Jarenlang was God of War de grote actiegamereeks van PlayStation. De Spartaan Kratos vocht zich langs alle goden op de berg Olympus en werd op termijn zelf de god van de oorlog. Het waren popcorntitels: vechtpartijen van Kratos werden flink uitvergroot, met ruim baan voor veel bloed, adrenaline en hier en daar wat gedachteloze seks.
Daar kwam verandering in toen in 2018 een vervolg, simpelweg getiteld God of War, verscheen voor de PlayStation 4. In die game was een stillere, bedachtzame Kratos verhuisd naar de Scandinavische godenwereld Midgaard.
De bloeddorstige Kratos was vader geworden en worstelde daardoor met een strijd op veel kleinere schaal: het leven als alleenstaande vader. Hij probeerde zijn zoon te behoeden van de woede die hij zelf ooit voelde, terwijl hij ook worstelde om zijn oorlogsverleden een plek te geven.
Strijd tussen vader en puber
Het nieuwe God of War Ragnarök bouwt daar direct op voort. Kratos' zoon Atreus is inmiddels een puber en begint net het impulsieve gedrag te vertonen dat de vader uit zijn eigen jeugd herkent. Daarmee lijkt Kratos' grootste angst iets dichterbij: dat zijn zoon dezelfde jonge strijder wordt die in de eerste games Olympus uitmoordde. Maar Kratos heeft moeite zijn zorgen goed te verwoorden naar zijn zoon.
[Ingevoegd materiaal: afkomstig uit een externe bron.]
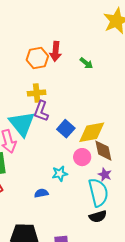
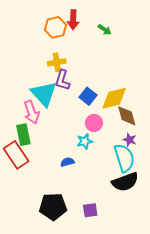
pink circle: (82, 157) -> (94, 123), moved
black semicircle: (98, 216) -> (125, 182), size x1.5

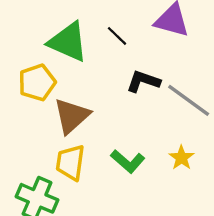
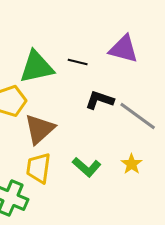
black line: (117, 36) -> (78, 62), turned -30
green triangle: (68, 42) -> (37, 67), turned -36

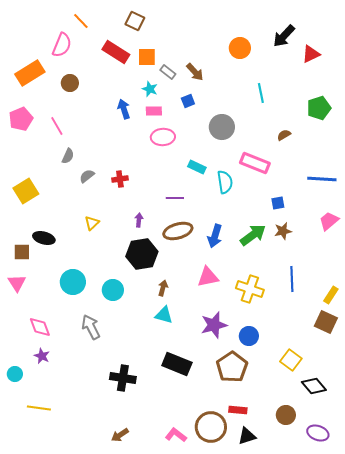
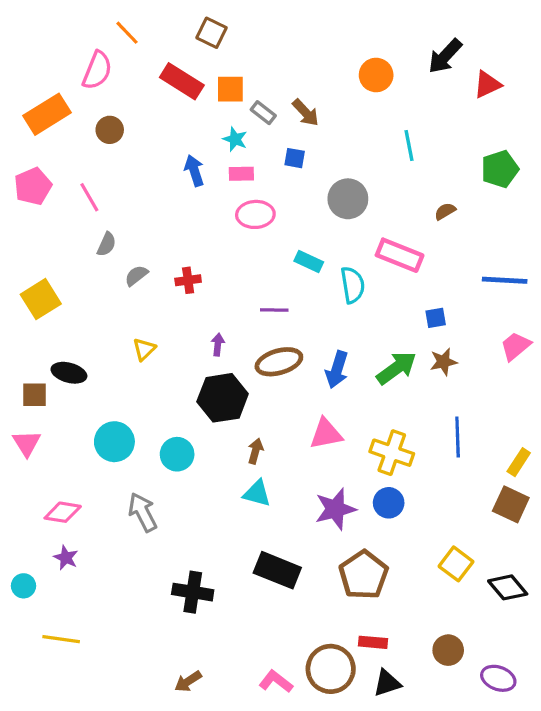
blue square: (188, 101) -> (295, 158), turned 32
pink diamond: (40, 327) -> (63, 512), turned -60
blue circle: (249, 336) -> (389, 503), moved
black diamond: (314, 386) -> (508, 587), moved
Ondertussen dreigt er ook een nieuw kwaad: de Noorse god Odin valt het huis van Kratos en Atreus binnen en begint daarmee een strijd die de hele game voortduurt. Maar dat grootse, mythische spektakel woedt op de achtergrond, terwijl juist de verhouding tussen Kratos en Atreus centraal staat.
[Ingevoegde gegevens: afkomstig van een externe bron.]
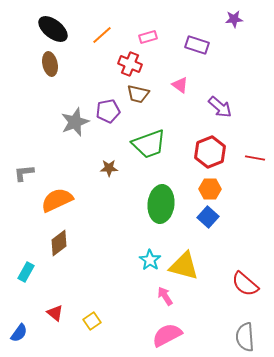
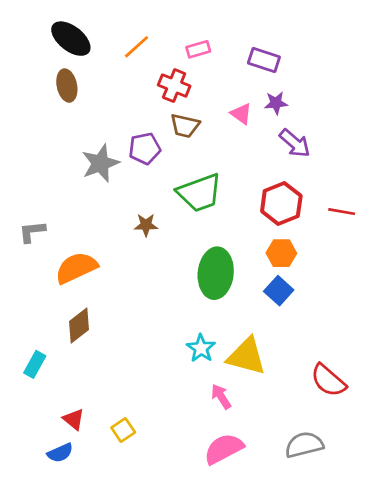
purple star: (234, 19) -> (276, 103), moved
blue semicircle: (19, 333) -> (60, 453), moved, turned 30
gray semicircle: (245, 337) -> (304, 445), moved, turned 80

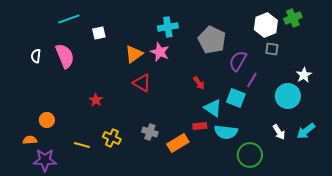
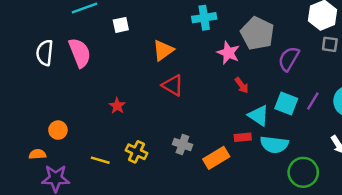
pink star: (160, 52) -> (228, 53), moved
white semicircle: (36, 56) -> (45, 53), size x1.5
purple line: (252, 80) -> (313, 101), moved

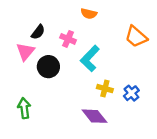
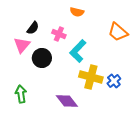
yellow cross: (105, 89) -> (91, 77), size x1.6
purple diamond: (95, 116) -> (67, 101), moved

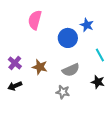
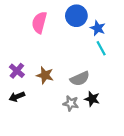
blue circle: (68, 38) -> (76, 16), moved
cyan line: (100, 55) -> (101, 48), moved
black star: (98, 82) -> (92, 99), moved

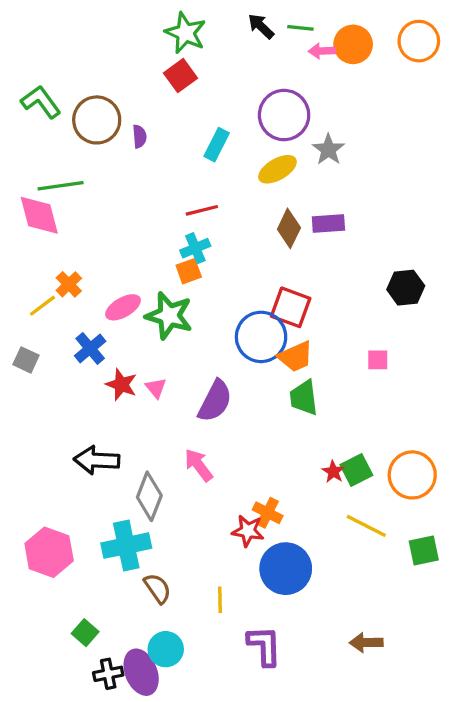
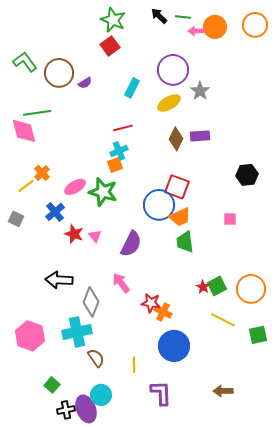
purple semicircle: (139, 136) -> (85, 83), turned 64
red star: (248, 531) -> (151, 303), moved

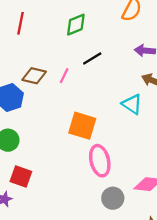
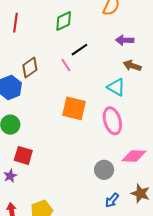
brown diamond: (34, 76) -> (30, 67), turned -45
pink line: (64, 76) -> (66, 65), moved, turned -56
pink ellipse: (100, 161) -> (112, 121), moved

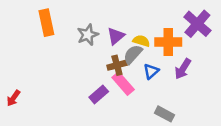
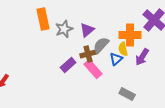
orange rectangle: (46, 23) -> (43, 19), moved
yellow semicircle: (141, 41) -> (123, 49), moved, turned -120
purple rectangle: (99, 94) -> (68, 65), moved

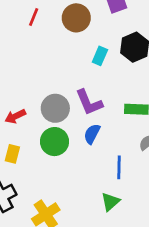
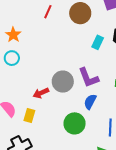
red arrow: (15, 116) -> (41, 93), moved
green circle: (55, 142) -> (75, 123), moved

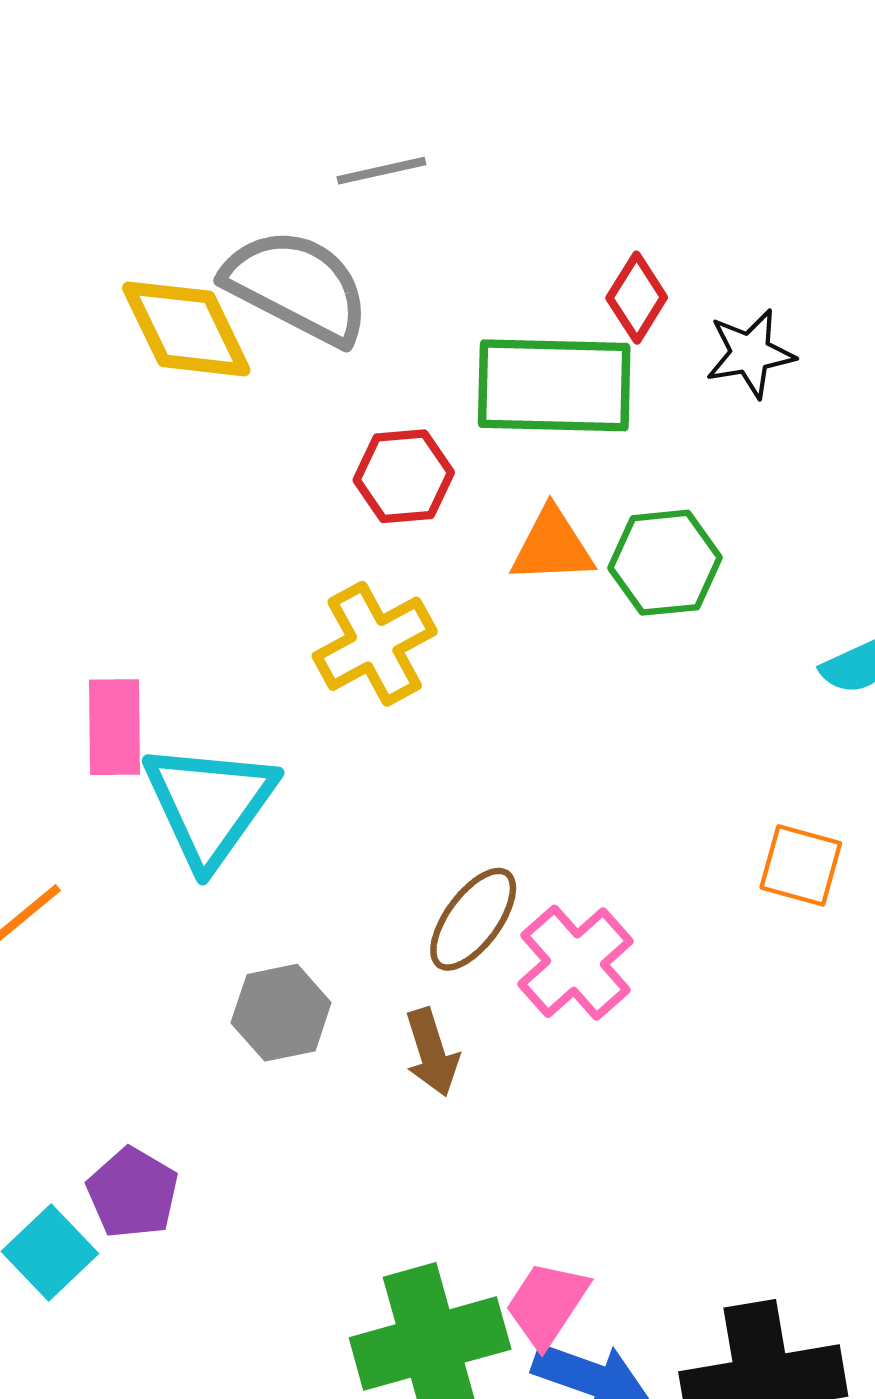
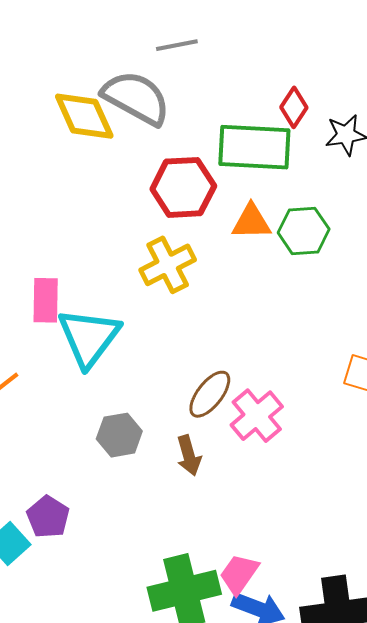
red hexagon: (404, 476) -> (183, 187), size x1.4

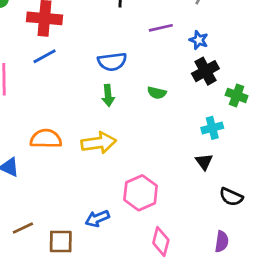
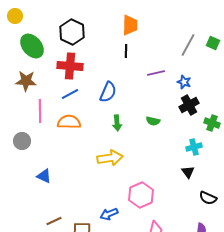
blue semicircle: (112, 62) -> (108, 92), moved, turned -60
orange semicircle: (46, 139) -> (69, 122), moved

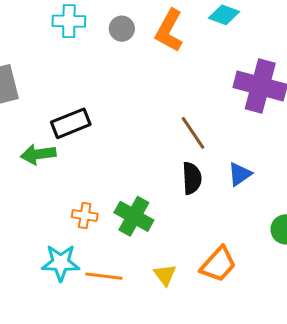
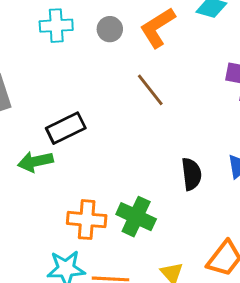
orange L-shape: (169, 31) -> (158, 28), turned 33
brown line: (193, 133) -> (150, 90), moved
orange cross: (85, 215) -> (87, 220), size x1.5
Het is een intiem, persoonlijk verhaal. Zoals in veel moderne games is alles in God of War uitgespeeld door acteurs in speciale pakken. In dit geval resulteert het in een game die voelt als een goede film of tv-serie.
In de kern net als in 2018
Speltechnisch is er niet veel veranderd sinds 2018. Kratos speelt nog grotendeels hetzelfde als in het vorige deel en hakt met onder meer een bijl vijanden aan gort. Hoewel er weinig nieuws is aan het vechtsysteem, zit het vier jaar later nog steeds geweldig in elkaar. Gevechten voelen spannend en vergen opperste concentratie. Blind op de knoppen rammen loont zelden en winst voelt altijd verdiend.
Tussen de gevechten door verken je mythische Scandinavische gebieden door te lopen, springen en puzzels op te lossen. Hoewel je de gamewereld later wat vrijer kunt verkennen, bewandel je het merendeel van je tijd één groot lineair pad.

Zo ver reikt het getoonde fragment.